Division of Clinical Psychological Intervention, Department of Education and Psychology, Freie Universität Berlin, Schwendenerstraße 27, Berlin, 14195, Germany.
Division of Clinical Psychology and Psychotherapy, Department of Education and Psychology, Freie Universität Berlin, Habelschwerdter Allee 45, Berlin, 14195, Germany.
BMC Womens Health. 2024 Nov 18;24(1):611. doi: 10.1186/s12905-024-03438-9.
Reproductive mood disorders indicate that within-person variation in depressive symptoms across the menstrual cycle can be related to ovarian hormone changes. Until now, such cycle-related symptom changes have been measured once daily, even though depression research indicates systematic diurnal changes in symptoms. Further, previous research often focused on aggregated depression scores. This study examined whether three daily assessments of depressive symptoms follow similar trajectories across the menstrual cycle and investigated within-person cyclical fluctuation of all individual symptoms and the aggregated score.
77 naturally-cycling participants (35 with and 42 without depressive disorder) provided three daily ratings of depressive symptoms across one menstrual cycle to evaluate individual and summarized symptoms.
Reliability estimates (w) of the three diurnal measurements ranged from 0.56 to 0.78. Cyclicity showed statistically significant interindividual differences for all symptoms, and individual symptoms differed significantly from each other in their magnitude of cyclicity.
Only one menstrual cycle was assessed to reduce participant burden. Further, ovulation testing dates were based on self-reported cycle lengths, and only LH (luteinizing hormone) peaks were tested without subsequent progesterone rises.

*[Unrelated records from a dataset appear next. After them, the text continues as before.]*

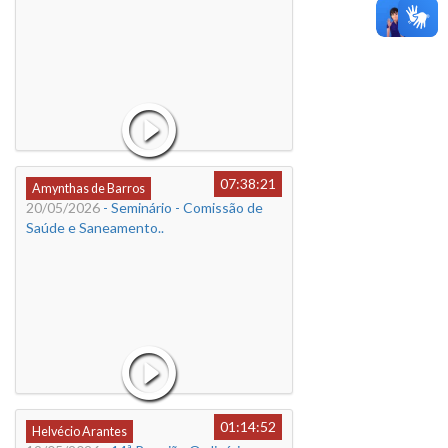
07:38:21
Amynthas de Barros
20/05/2026
- Seminário - Comissão de
Saúde e Saneamento..
01:14:52
Helvécio Arantes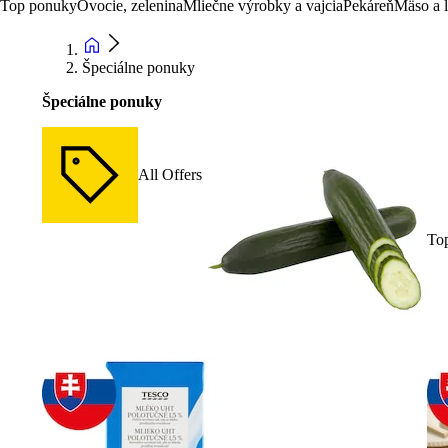
Top ponuky
Ovocie, zelenina
Mliečne výrobky a vajcia
Pekáreň
Mäso a 
Špeciálne ponuky
Špeciálne ponuky
All Offers
To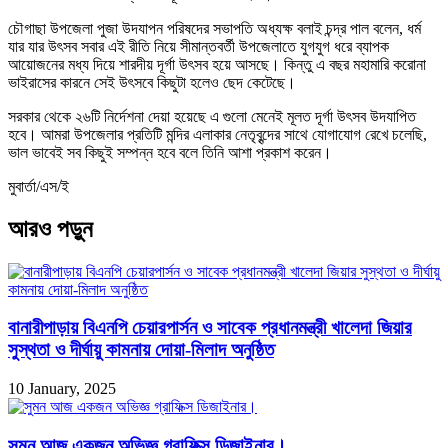
চৌগাছা উপজেলা পুজা উদযাপন পরিষদের সভাপতি অধ্যক্ষ বলাই চন্দ্র পাল বলেন, ধর্ম
যার যার উৎসব সবার এই রীতি নিয়ে সীমান্তবর্তী উপজেলাতে যুগযুগ ধরে ব্যাপক
আয়োজনের মধ্য দিয়ে শারদীয় দূর্গা উৎসব হয়ে আসছে। কিন্তু এ বছর মহামারি করোনা
ভাইরাসের কারনে সেই উৎসবে কিছুটা হলেও ছেদ কেটেছে।
সরকার থেকে ২৬টি নির্দেশনা দেয়া হয়েছে এ গুলো মেনেই মূলত দূর্গা উৎসব উদযাপিত
হবে। আমরা উপজেলার প্রতিটি মন্দির এলাকার নেতৃবৃন্দের সাথে যোগাযোগ রেখে চলেছি,
ভাল ভাবেই সব কিছুই সম্পন্ন হবে বলে তিনি আশা প্রকাশ করেন।
মুবার্তা/এস/ই
আরও পড়ুন
বানারীপাড়ায় বিএনপি চেয়ারপার্সন ও সাবেক প্রধানমন্ত্রী খালেদা জিয়ার
সুস্থতা ও দীর্ঘায়ু কামনায় দোয়া-মিলাদ অনুষ্ঠিত
10 January, 2025
সুমন আজ একজন অভিজ্ঞ গ্রাফিক্স ডিজাইনার।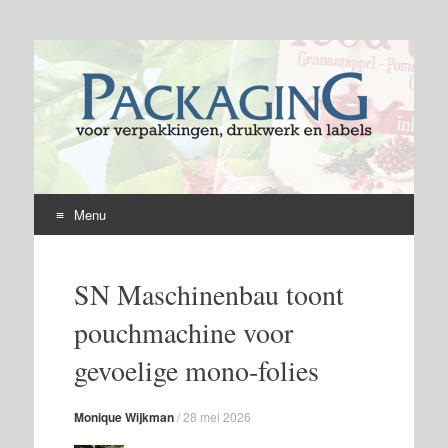
Menu
Skip
to
SN Maschinenbau toont
content
pouchmachine voor
gevoelige mono-folies
Monique Wijkman
/
28 mei 2026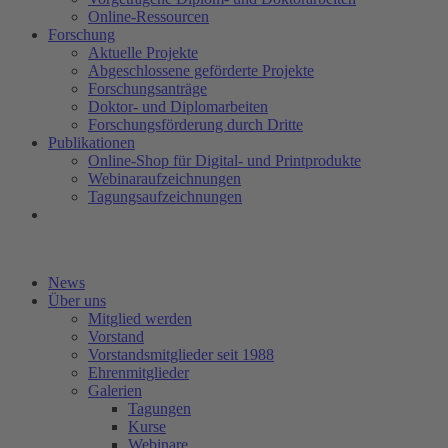
Online-Ressourcen
Forschung
Aktuelle Projekte
Abgeschlossene geförderte Projekte
Forschungsanträge
Doktor- und Diplomarbeiten
Forschungsförderung durch Dritte
Publikationen
Online-Shop für Digital- und Printprodukte
Webinaraufzeichnungen
Tagungsaufzeichnungen
News
Über uns
Mitglied werden
Vorstand
Vorstandsmitglieder seit 1988
Ehrenmitglieder
Galerien
Tagungen
Kurse
Webinare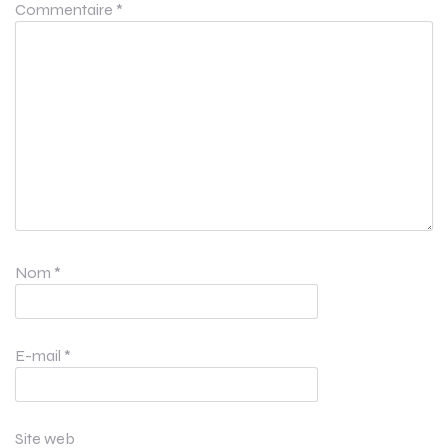
Commentaire
*
Nom
*
E-mail
*
Site web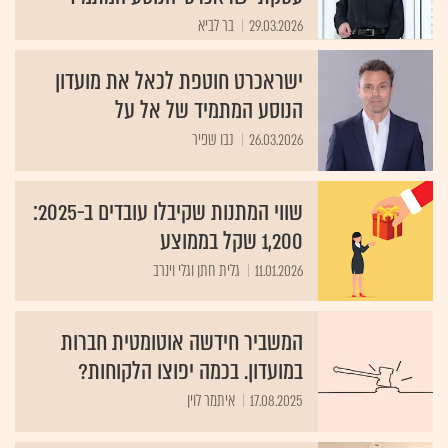
29.03.2026
בר לביא
ישראכרט חוטפת לכאל את מועדון
הנוסע המתמיד של אל על
26.03.2026
נבו שפיר
שווי המתנות שקיבלו עובדים ב-2025:
1,200 שקל בממוצע
11.01.2026
גלית חתן וגלי וינרב
המשביר חידשה אוטומטית חברות
במועדון. בכמה יפוצו הלקוחות?
17.08.2025
איתמר לוין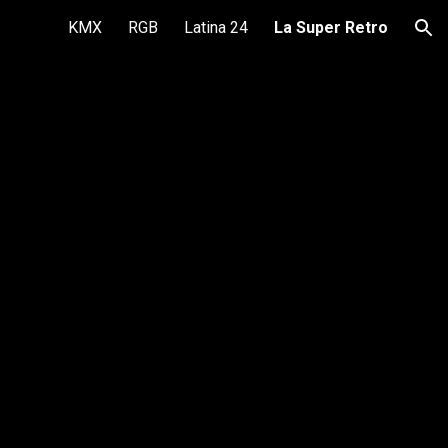
KMX
RGB
Latina 24
La Super Retro
ion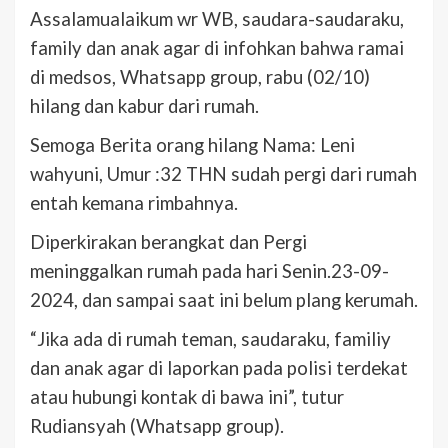
Assalamualaikum wr WB, saudara-saudaraku,
family dan anak agar di infohkan bahwa ramai
di medsos, Whatsapp group, rabu (02/10)
hilang dan kabur dari rumah.
Semoga Berita orang hilang Nama: Leni
wahyuni, Umur :32 THN sudah pergi dari rumah
entah kemana rimbahnya.
Diperkirakan berangkat dan Pergi
meninggalkan rumah pada hari Senin.23-09-
2024, dan sampai saat ini belum plang kerumah.
“Jika ada di rumah teman, saudaraku, familiy
dan anak agar di laporkan pada polisi terdekat
atau hubungi kontak di bawa ini”, tutur
Rudiansyah (Whatsapp group).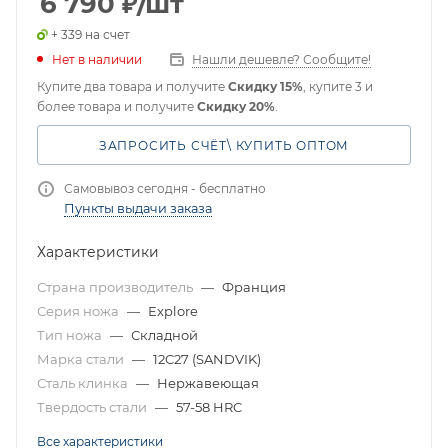
6 790
₽
/шт
+ 339 на счет
Нет в наличии
Нашли дешевле? Сообщите!
Купите два товара и получите
Скидку 15%
, купите 3 и
более товара и получите
Скидку 20%
.
ЗАПРОСИТЬ СЧЁТ\ КУПИТЬ ОПТОМ
Самовывоз сегодня - бесплатно
Пункты выдачи заказа
Характеристики
Страна производитель
—
Франция
Серия ножа
—
Explore
Тип ножа
—
Складной
Марка стали
—
12C27 (SANDVIK)
Сталь клинка
—
Нержавеющая
Твердость стали
—
57-58 HRC
Все характеристики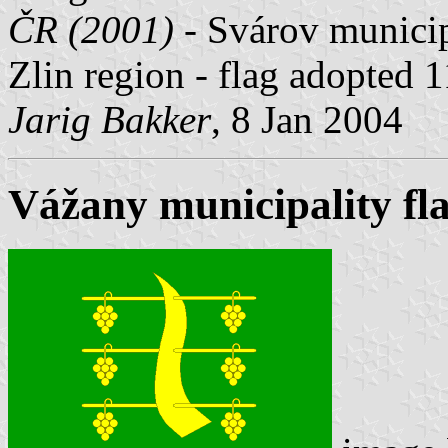
ČR (2001)
- Svárov municipa
Zlin region - flag adopted
Jarig Bakker
, 8 Jan 2004
Vážany municipality fl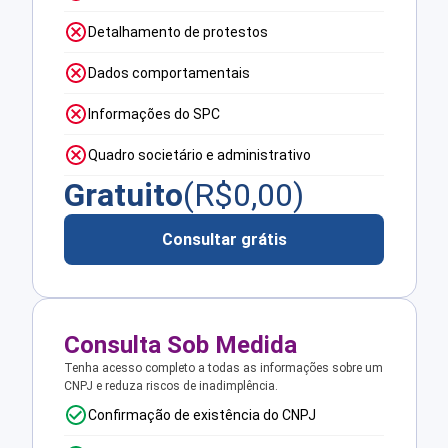
Detalhamento de protestos
Dados comportamentais
Informações do SPC
Quadro societário e administrativo
Gratuito
(R$
0,00
)
Consultar grátis
Consulta Sob Medida
Tenha acesso completo a todas as informações sobre um
CNPJ e reduza riscos de inadimplência.
Confirmação de existência do CNPJ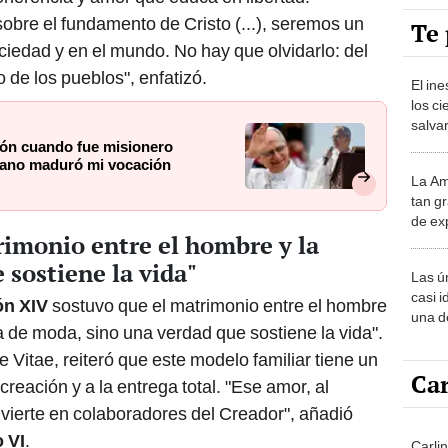
bre el fundamento de Cristo (...), seremos un
Te 
ciedad y en el mundo. No hay que olvidarlo: del
o de los pueblos", enfatizó.
El in
los ci
salvar
reint
ón cuando fue misionero
uano maduró mi vocación
salvaj
La Am
desie
tan gr
más v
de ex
imonio entre el hombre y la
encont
podrí
 sostiene la vida"
Las ú
sabía
casi i
ón XIV
sostuvo que el matrimonio entre el hombre
una d
a de moda, sino una verdad que sostiene la vida".
muy s
Vitae, reiteró que este modelo familiar tiene un
Car
creación y a la entrega total. "Ese amor, al
nvierte en colaboradores del Creador", añadió
 VI
.
Carlin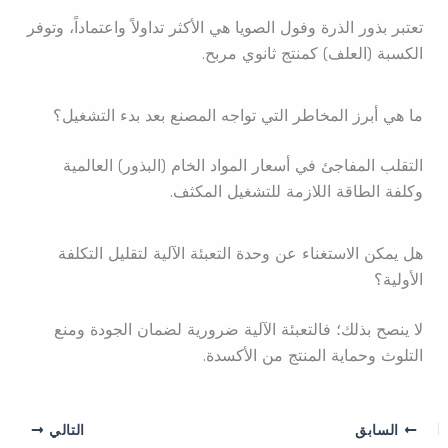
تعتبر بذور الذرة وفول الصويا هي الأكثر تداولاً واعتماداً، وتوفر
الكسبة (العلف) كمنتج ثانوي مربح.
ما هي أبرز المخاطر التي تواجه المصنع بعد بدء التشغيل؟
التقلب المفاجئ في أسعار المواد الخام (البذور) العالمية
وكلفة الطاقة اللازمة للتشغيل المكثف.
هل يمكن الاستغناء عن وحدة التعبئة الآلية لتقليل التكلفة
الأولية؟
لا ينصح بذلك؛ فالتعبئة الآلية ضرورية لضمان الجودة ومنع
التلوث وحماية المنتج من الأكسدة.
السابق
التالي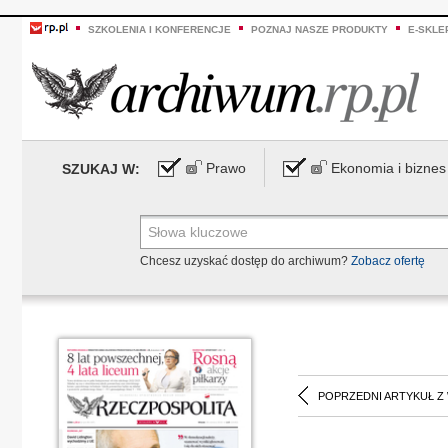
SZKOLENIA I KONFERENCJE
POZNAJ NASZE PRODUKTY
E-SKLE
Prawo
Ekonomia i biznes
SZUKAJ W:
Chcesz uzyskać dostęp do archiwum?
Zobacz ofertę
POPRZEDNI ARTYKUŁ Z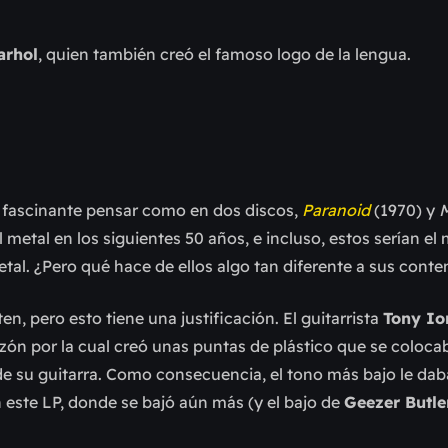
arhol
, quien también creó el famoso logo de la lengua.
 fascinante pensar como en dos discos,
Paranoid
(1970) y
M
l metal en los siguientes 50 años, e incluso, estos serían el
etal. ¿Pero qué hace de ellos algo tan diferente a sus con
n, pero esto tiene una justificación. El guitarrista
Tony I
zón por la cual creó unas puntas de plástico que se coloca
 de su guitarra. Como consecuencia, el tono más bajo le da
 este LP, donde se bajó aún más (y el bajo de
Geezer Butle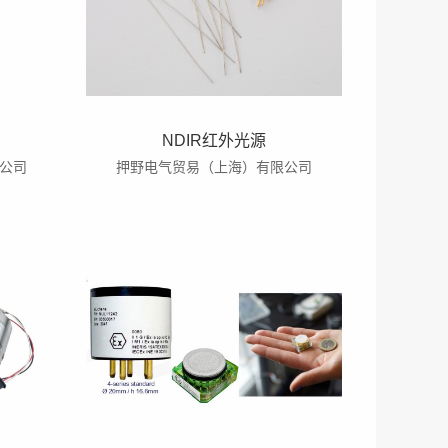
NDIR红外光源
公司
押野电气贸易（上海）有限公司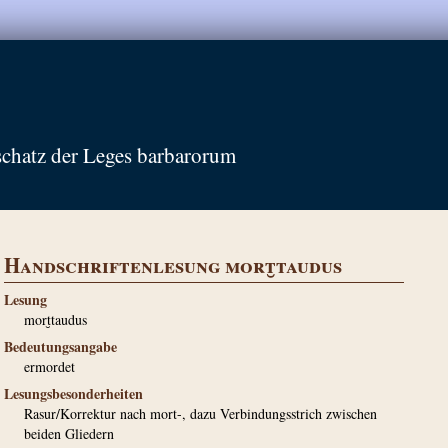
schatz der Leges barbarorum
Handschriftenlesung mort̮taudus
Lesung
mort̮taudus
Bedeutungsangabe
ermordet
Lesungsbesonderheiten
Rasur/Korrektur nach mort-, dazu Verbindungsstrich zwischen
beiden Gliedern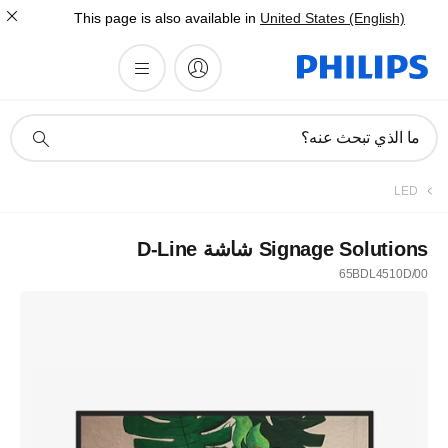
This page is also available in
United States (English)
أيقونة
ما الذي تبحث عنه؟
دعم
البحث
LED
Signage Solutions شاشة D-Line
65BDL4510D/00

The results highlight the need for a symptom-specific approach to assess individual variance in cyclicity of depressive symptoms. Reliability for one daily assessment can be improved by using the afternoon value, a sum score for depressiveness, or multiple items per symptom. Furthermore, this study emphasizes, that depressive symptoms can systematically change across the menstrual cycle, and it is, therefore, important to include it in depression research. Exploring female-specific risk factors of depression will enable the development of person-tailored treatments.
The study was preregistered at ClinicalTrials.gov (NCT04086316) with the first registration on 27/08/2019.
生殖情绪障碍表明,个体在月经周期内的抑郁症状变化可能与卵巢激素变化有关。到目前为止,这种与周期相关的症状变化是每天测量一次,尽管抑郁研究表明症状存在系统的昼夜变化。此外,之前的研究通常集中在综合抑郁评分上。本研究旨在探讨每日三次评估抑郁症状是否在整个月经周期内遵循相似的轨迹,并研究个体症状和综合评分的周期性波动。
77 名自然循环参与者(35 名患有和 42 名未患有抑郁障碍)在一个月经周期内每天三次评估抑郁症状,以评估个体和综合症状。
日间三次测量的可靠性估计值(w)范围为 0.56 至 0.78。所有症状的周期性均表现出统计学上显著的个体间差异,并且个体症状在周期性波动幅度上彼此存在显著差异。
为了减轻参与者的负担,仅评估了一个月经周期。此外,排卵测试日期基于自我报告的周期长度,仅测试了 LH(黄体生成素)峰值,而没有随后的孕激素升高。
研究结果强调需要采用特定症状的方法来评估抑郁症状周期性变化的个体差异。通过使用下午值、抑郁综合评分或每个症状的多个项目,可提高每日一次评估的可靠性。此外,本研究强调,抑郁症状可以在月经周期内系统地变化,因此在抑郁研究中纳入这一因素非常重要。探索女性特有的抑郁风险因素将有助于开发个性化治疗方法。
该研究在 ClinicalTrials.gov 上进行了预先注册(NCT04086316),首次注册于 2019 年 8 月 27 日。